Rede zur Eröffnung der Ausstellung im Raketenstation

Ralph Jentsch

Seit Jahren versuche ich bei Aufenthalten in Düsseldorf aktiv Ateliers junger Kunst zu besuchen. Dazu geben mir vollem die Kunstpunkte eine gute Gelegenheit.

Es ist etwa 10 Jahre her, dass ich das Glück hatte, zum ersten Mal der Kunst von Celina Jure, und der Künstlerin selbst, zu begegnen. Es war bei einer Vorbereitung zu den Kunstpunkten, da ich in ihr Atelier nach Neuss kam. Die Ausstellung war noch nicht gehängt. Celina Jure benutzte die Gelegenheit meines Besuches, zahlreiche Arbeiten aus den Regalen zu ziehen, und ich kam in den Genuss einer privat inszenierten Kunstschau. Bereits bei dieser ersten Begegnung war ich von der Expressivität ihrer Kunst, von der Lebendigkeit ihrer Bilder und der Leuchtkraft ihrer Farben beeindruckt.

Wesentlich für das schaffen von Celina Jure scheint mir zu sein, dass sie mit ihrer Kunst den Raum nicht okkupiert. Der Raum wird vielmehr mit einer großen Geste gestaltet. Dabei wird Architektur nicht zerstört, sie wird bekleidet, so wie man mit einem Kleid einen nackten Körper bedeckt, und dem Träger dieses Kleides zusätzliche Eleganz und Schönheit verleiht, ja ihn zauberhaft erscheinen lässt.

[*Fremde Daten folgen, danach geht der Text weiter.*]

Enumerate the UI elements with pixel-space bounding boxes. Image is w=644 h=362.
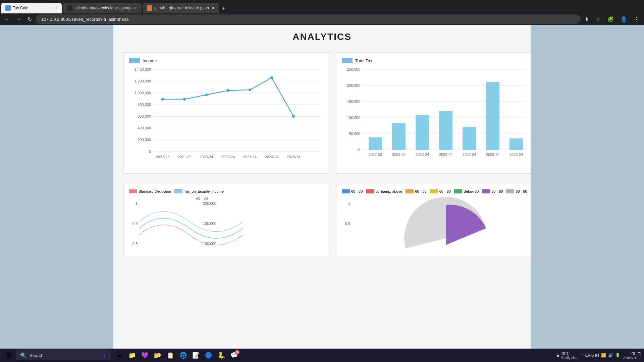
tab-bar: Tax Calc ✕ asimthaha/tax-calculator-djan… [0, 0, 644, 13]
svg-rect-48 [509, 138, 523, 150]
svg-text:1: 1 [348, 201, 350, 205]
tab-icon-git-error [147, 5, 152, 11]
legend-below-60: Below 60 [454, 189, 479, 193]
taskbar-app-chrome[interactable]: 🌐 [177, 349, 189, 361]
taskbar-app-teams[interactable]: 💜 [139, 349, 151, 361]
legend-label-60-80-yellow: 60 - 80 [439, 189, 451, 193]
bookmark-button[interactable]: ☆ [594, 15, 602, 23]
legend-label-below-60: Below 60 [464, 189, 479, 193]
svg-text:2021-22: 2021-22 [392, 153, 406, 157]
income-legend-color [129, 58, 140, 63]
svg-text:0: 0 [358, 148, 360, 152]
svg-rect-43 [392, 123, 406, 150]
svg-text:0.8: 0.8 [132, 242, 138, 246]
svg-point-17 [183, 98, 186, 101]
address-bar[interactable]: 127.0.0.1:8000/saved_records?id=asimthah… [36, 14, 581, 24]
taskbar: ⊞ 🔍 Search B 🌤 📁 💜 📂 📋 🌐 📝 🔵 🐍 💬 16 🌤 28… [0, 349, 644, 362]
weather-icon: 🌤 [555, 353, 559, 358]
taskbar-app-file-manager[interactable]: 📂 [152, 349, 164, 361]
svg-text:2022-23: 2022-23 [369, 153, 382, 157]
menu-button[interactable]: ⋮ [632, 15, 641, 23]
bottom-charts-row: Standard Deduction Tax_on_taxable_income… [123, 184, 521, 257]
svg-text:150,000: 150,000 [347, 100, 360, 104]
profile-button[interactable]: 👤 [619, 15, 629, 23]
taskbar-app-edge[interactable]: 🔵 [203, 349, 215, 361]
svg-point-19 [227, 89, 229, 92]
svg-text:1,400,000: 1,400,000 [135, 67, 151, 71]
tab-github-django[interactable]: asimthaha/tax-calculator-django ✕ [63, 3, 142, 13]
svg-text:2023-24: 2023-24 [287, 155, 300, 159]
svg-text:600,000: 600,000 [138, 114, 151, 118]
bing-icon: B [104, 353, 107, 358]
weather-widget: 🌤 28°C Mostly clear [555, 351, 579, 360]
tab-close-tax[interactable]: ✕ [54, 5, 58, 11]
taskbar-app-vscode[interactable]: 📝 [190, 349, 202, 361]
svg-text:2023-24: 2023-24 [200, 155, 213, 159]
svg-text:400,000: 400,000 [138, 126, 151, 130]
svg-text:2023-24: 2023-24 [509, 153, 523, 157]
svg-text:2023-24: 2023-24 [439, 153, 452, 157]
taskbar-app-shortcut[interactable]: 📋 [164, 349, 176, 361]
legend-label-60-80-gray: 60 - 80 [516, 189, 527, 193]
taskbar-app-widgets[interactable]: 🌤 [113, 349, 125, 361]
svg-text:800,000: 800,000 [138, 103, 151, 107]
legend-60-80-orange: 60 - 80 [406, 189, 426, 193]
svg-text:1,200,000: 1,200,000 [135, 79, 151, 83]
tax-on-taxable-color [174, 189, 182, 193]
start-button[interactable]: ⊞ [3, 349, 15, 361]
svg-point-18 [205, 94, 208, 96]
page-title: ANALYTICS [123, 32, 521, 42]
reload-button[interactable]: ↻ [25, 15, 34, 24]
new-tab-button[interactable]: + [219, 4, 228, 13]
tab-icon-tax [5, 5, 11, 11]
tray-arrow[interactable]: ^ [581, 353, 583, 358]
notification-badge: 16 [235, 350, 239, 355]
svg-text:2023-24: 2023-24 [265, 155, 278, 159]
legend-60-80-gray: 60 - 80 [506, 189, 527, 193]
taskbar-app-chat[interactable]: 💬 16 [228, 349, 240, 361]
bottom-right-chart-container: 60 - 80 80 &amp; above 60 - 80 60 - 80 [336, 184, 531, 257]
legend-color-orange [406, 189, 414, 193]
clock-time: 23:21 [623, 351, 641, 356]
income-legend-label: Income [143, 58, 157, 63]
svg-text:2023-24: 2023-24 [221, 155, 235, 159]
lang-indicator: ENG IN [585, 353, 599, 358]
address-bar-row: ← → ↻ 127.0.0.1:8000/saved_records?id=as… [0, 13, 644, 25]
taskbar-app-pycharm[interactable]: 🐍 [215, 349, 227, 361]
taskbar-search-text: Search [30, 353, 43, 358]
legend-label-60-80-orange: 60 - 80 [415, 189, 426, 193]
share-button[interactable]: ⬆ [583, 15, 591, 23]
tab-close-github[interactable]: ✕ [133, 5, 138, 11]
legend-color-gray [506, 189, 514, 193]
back-button[interactable]: ← [3, 15, 12, 23]
system-tray: ^ ENG IN 📶 🔊 🔋 [581, 353, 620, 358]
svg-text:2022-23: 2022-23 [156, 155, 169, 159]
svg-text:0.9: 0.9 [132, 222, 138, 226]
svg-rect-42 [369, 137, 382, 150]
taskbar-app-files[interactable]: 📁 [126, 349, 138, 361]
svg-text:200,000: 200,000 [347, 83, 360, 87]
forward-button[interactable]: → [14, 15, 23, 23]
tax-chart-legend: Total Tax [342, 58, 530, 63]
svg-point-20 [249, 88, 251, 91]
bottom-right-legend: 60 - 80 80 &amp; above 60 - 80 60 - 80 [342, 189, 531, 193]
svg-text:0: 0 [149, 149, 151, 154]
total-tax-legend-color [342, 58, 353, 63]
tab-git-error[interactable]: github - git error: failed to push ✕ [143, 3, 219, 13]
bottom-right-chart: 1 0.9 [342, 195, 531, 250]
svg-text:1,000,000: 1,000,000 [135, 91, 151, 95]
svg-text:2023-24: 2023-24 [463, 153, 476, 157]
svg-point-16 [161, 98, 164, 101]
taskbar-search-bar[interactable]: 🔍 Search B [16, 350, 111, 360]
legend-color-blue [342, 189, 350, 193]
top-charts-row: Income 1,400,000 1,200,000 1,000,000 [123, 52, 521, 174]
svg-text:250,000: 250,000 [347, 67, 360, 71]
legend-label-60-80-blue: 60 - 80 [351, 189, 363, 193]
svg-rect-46 [463, 127, 476, 150]
battery-icon: 🔋 [615, 353, 620, 358]
std-deduction-label: Standard Deduction [139, 189, 171, 193]
extensions-button[interactable]: 🧩 [605, 15, 616, 23]
tab-close-git-error[interactable]: ✕ [211, 5, 215, 11]
tab-icon-github [67, 5, 72, 11]
tab-tax-calc[interactable]: Tax Calc ✕ [1, 3, 62, 13]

In dem schönen Katalog der Ausstellung von Celina Jure im Museum für Zeitgenössische Kunst in Bahía Blanca in Argentinien von 2003, ist eine Aufnahme des Ateliers in Neuss abgebildet. Da stehen und liegen sie nun die großen Rollen, übermannsgroß, und manche 20, 60 und gar Meter lang. Sie sind aufgerollt und man weiß nicht, was sich in Ihnen verbirgt. Sieht man jedoch auch nur einen kleinen Zipfel davon, so bekommt man eine Ahnung, welche Kraft in diesen Bahnen lauert. Und einmal aufgerollt, zur Entfaltung gebracht, eine Wand, ihre Abwinklung, ihre Fortsetzung in einer anderen Richtung bekleidet, bekleidet!, offenbart sich einem die ganze Schönheit, die gewaltige Kraft, die die Kunst von Celina Jure ausmacht.

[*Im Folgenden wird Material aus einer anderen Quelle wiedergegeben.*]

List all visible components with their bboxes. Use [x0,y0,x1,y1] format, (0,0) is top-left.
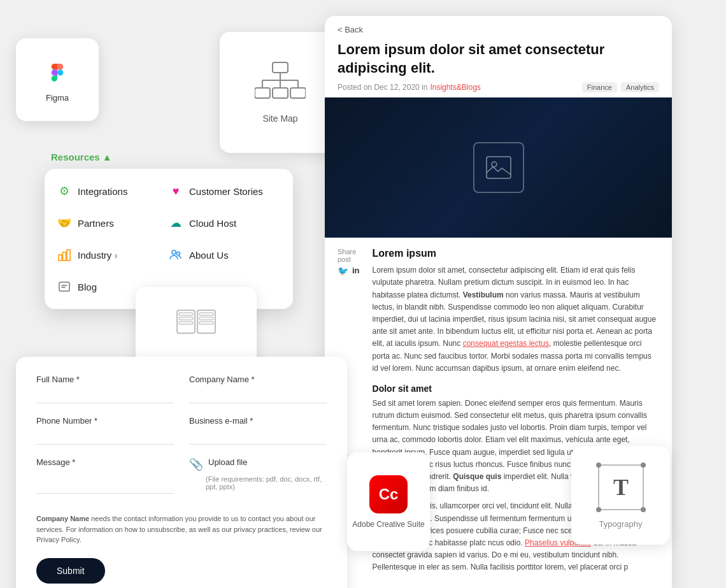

Ohne die Urelemente, ohne Himmel, ohne die Weite der Landschaften – und dazu gehört aus Argentinien – sind diese Arbeiten nicht denkbar. Doch es bedarf nicht immer nur der großen Geste, des scheinbaren Übermaßes, denn auch die Poesie gehört als wichtiges Element zu den Arbeiten von Celina Jure. Eine Poesie, die man in allen großen Arbeiten von ihr finden kann, durch die sich aber auch die kleinen und kleinsten Formate auszeichnen. Als ein Beispiel mag dieser Katalog gelten, der zu ihrer Ausstellung im Jahr 2000 im Kulturforum Alte Post in Neuss erschienen ist oder die bemalten, selbst gestalteten Einladungen zu dieser Ausstellung.

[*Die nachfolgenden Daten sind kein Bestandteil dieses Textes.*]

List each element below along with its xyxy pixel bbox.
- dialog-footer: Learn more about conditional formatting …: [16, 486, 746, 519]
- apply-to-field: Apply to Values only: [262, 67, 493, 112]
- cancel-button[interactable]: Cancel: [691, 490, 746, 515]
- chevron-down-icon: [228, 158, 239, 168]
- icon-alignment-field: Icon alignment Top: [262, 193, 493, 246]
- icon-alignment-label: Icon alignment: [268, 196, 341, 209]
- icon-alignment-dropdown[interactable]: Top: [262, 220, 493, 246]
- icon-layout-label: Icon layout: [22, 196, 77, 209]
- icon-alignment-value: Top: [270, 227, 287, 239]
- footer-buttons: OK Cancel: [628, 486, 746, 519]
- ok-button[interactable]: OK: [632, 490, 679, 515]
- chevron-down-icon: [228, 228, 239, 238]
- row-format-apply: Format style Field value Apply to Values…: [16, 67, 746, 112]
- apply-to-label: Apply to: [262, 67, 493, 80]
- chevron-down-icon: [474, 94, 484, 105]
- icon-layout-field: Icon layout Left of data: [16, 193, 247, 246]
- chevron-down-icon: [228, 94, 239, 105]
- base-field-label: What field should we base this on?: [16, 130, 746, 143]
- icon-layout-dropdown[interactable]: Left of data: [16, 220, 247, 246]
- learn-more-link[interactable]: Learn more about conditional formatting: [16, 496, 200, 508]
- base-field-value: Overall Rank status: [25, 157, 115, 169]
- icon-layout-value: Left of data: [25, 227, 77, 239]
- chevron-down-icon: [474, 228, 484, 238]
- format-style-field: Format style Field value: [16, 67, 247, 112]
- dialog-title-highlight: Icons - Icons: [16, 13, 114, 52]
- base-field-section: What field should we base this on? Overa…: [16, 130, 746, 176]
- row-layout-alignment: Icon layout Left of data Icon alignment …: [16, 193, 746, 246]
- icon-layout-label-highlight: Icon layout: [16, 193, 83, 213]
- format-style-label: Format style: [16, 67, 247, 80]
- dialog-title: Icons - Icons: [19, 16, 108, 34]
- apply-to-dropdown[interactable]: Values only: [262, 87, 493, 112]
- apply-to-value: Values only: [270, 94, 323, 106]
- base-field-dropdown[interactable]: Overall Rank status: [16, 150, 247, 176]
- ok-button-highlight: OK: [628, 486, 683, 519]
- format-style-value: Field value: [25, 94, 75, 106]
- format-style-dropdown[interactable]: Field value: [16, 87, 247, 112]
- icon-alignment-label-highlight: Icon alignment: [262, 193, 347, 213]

Celina Jure’s Atelier misst in der Länge etwa 12 Meter. Das heißt, wenn sie auf großen Papierrollen arbeitet, dass sie jeweils nur einen Ausschnitt der langen Bahn bearbeiten und sehen kann. Die intuitiv und frei von allen bewussten oder vorgenommenen Vorhaben aufgetragenen Farbbahnen und Farbflächen, die abstrakten Formen und Kalligraphien, die vehement und expressiv mit dem Pinsel aufgetragen sind, bilden ein oftmals über Monate geführtes unbewusstes Tagebuch. Wie Seiten umgeblättert werden, um dem neuen Tag Platz zu machen, wird Malerei aufgerollt und entschwindet so dem unmittelbaren Blick.

Da aber immer Neues entsteht, das Tagebuch sozusagen fortgeführt wird, erinnert das eben Entstandene auch an das Vergangene. Jeder neuer Eintrag, beziehungsweiße Auftrag auf der langen Bahn, lässt auch die Erinnerung an das bereits Geschaffene wach werden.

Wie der Ich-Erzähler Marcel Proust’s „Suche nach der verlorenen Zeit“ kämpft Celina Jure gegen den unaufhaltsamen Lauf der Zeit. Mit ihrer Kunst, mit den nach allen Richtungen wieder auf- und abrollbaren Bahnen gelingt ihr ein Hin- und Herspringen zwischen Zeitstufen als könnte der Lauf der Zeit wirklich aufgehoben werden.

Vielen unter Ihnen wird die Institution des Kronprinzenpalais in Berlin ein Begriff sein. In den Zwanziger Jahren unter Ludwig Justi, dem Direktor der Nationalgalerie Berlin eingerichtet, wurde das Kronprinzenpalais zu einem Inbegriff der modernen, zeitgenössischen Kunst, zu einer Galerie der lebenden.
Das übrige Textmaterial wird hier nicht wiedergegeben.